One hundred and twenty-eight patients were recruited for the study. AKU, KNH and St. Mary’s contributed 54 (42.2%), 53 (41.4%) and 21 (16.4%) patients, respectively. The most prevalent viral infection was hepatitis B that was noted in 30 (23.4%) patients. This was followed by human immunodeficiency virus (HIV) with 18 (14.1%) and hepatitis C with 13 (10.2%) patients (Appendix 1); fifteen patients had 2 or more infections. Sixty-three (49.2%) of the patients had a steatosis score of 0 and 61 (47.7%) of the patients had a histology fibrosis score of 0. Eighty-one (63.3%) patients fell in the histology fibrosis score subgroup F0-1; the remaining 47 (36.7%) fell in the F2-F4 subgroup. Fifty percent of the patients had an elastography score of F0 and 59 (46%) of the patients the APRI score of F0 (Appendix 2). The elastography median scores were the lowest among HIV subjects followed by those with hepatitis B and then a hepatitis C infection. The highest scores were from those with multiple viral infections.
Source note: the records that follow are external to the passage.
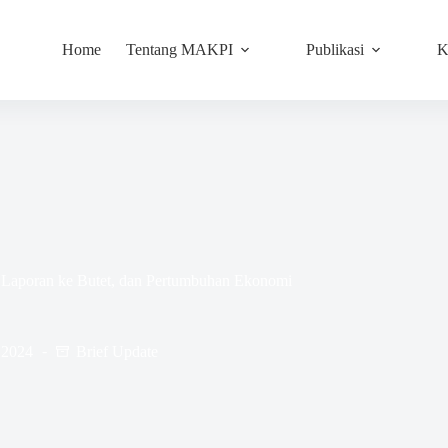
Home
Tentang MAKPI
Publikasi
K
 Laporan ke Butet, dan Pertumbuhan Ekonomi
 2024
Brief Update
The APRI scores also follow the pattern described above for the elastography median scores (Appendix 3). There appears to be a good correlation between the elastography median scores and the histology fibrosis scores (Appendix 4). The elastography and APRI fibrosis score are statistically significantly correlated with the histology fibrosis scores (Appendix 5) (Figure 1 and Table 2).
| Histology fibrosis scores | Total | χ2 | |||||
| 0 (n = 61) | 1 (n = 20) | 2 (n = 20) | 3 (n = 10) | 4 (n = 17) | (n = 128) | P value | |
| Elastography fibrosis score | |||||||
| F0 | 51 (83.6) | 7 (35.0) | 5 (25.0) | 0 (0.0) | 1 (5.9) | 64 (50.0) | < 0.0001 |
| F1 | 10 (16.4) | 10 (50.0) | 2 (10.0) | 2 (20.0) | 1 (5.9) | 25 (19.5) | |
| F2 | 0 (0.0) | 3 (15.0) | 9 (45.0) | 1 (10.0) | 0 (0.0) | 13 (10.2) | |
| F3 | 0 (0.0) | 0 (0.0) | 3 (15.0) | 7 (70.0) | 1 (5.9) | 11 (8.6) | |
| F4 | 0 (0.0) | 0 (0.0) | 1 (5.0) | 0 (0.0) | 14 (82.4) | 15 (11.7) | |
| APRI fibrosis score | |||||||
| 0 | 45 (73.8) | 6 (30.0) | 6 (30.0) | 1 (10.0) | 1 (5.9) | 59 (46.1) | < 0.0001 |
| 1 to 3 | 14 (23.0) | 13 (65.0) | 9 (45.0) | 9 (90.0) | 8 (47.1) | 53 (41.4) | |
| 4 | 2 (3.3) | 1 (5.0) | 5 (25.0) | 0 (0.0) | 8 (47.1) | 16 (12.5) | |
| Steatosis | |||||||
| Grade 0 | 48 (78.7) | 8 (40.0) | 2 (10.0) | 1 (10.0) | 4 (23.5) | 63 (49.2) | < 0.0001 |
| Grade 1 | 6 (9.8) | 8 (40.0) | 5 (25.0) | 1 (10.0) | 1 (5.9) | 21 (16.4) | |
| Grade 2 | 6 (9.8) | 2 (10.0) | 7 (35.0) | 4 (40.0) | 0 (0.0) | 19 (14.8) | |
| Grade 3 | 1 (1.6) | 2 (10.0) | 6 (30.0) | 4 (40.0) | 12 (70.6) | 25 (19.5) | |
Table 3 summarizes some of the key results that stemmed from the analysis of the SWE median and APRI score data using logistic regression. Both variables show a high degree of statistical significance in their individual ability to distinguish between the lower stages of fibrosis compared to the higher stages. This is true across all possible partitions of the Metavir fibrosis scores. However, the AUROCs for SWE medians are much higher than those for APRI score.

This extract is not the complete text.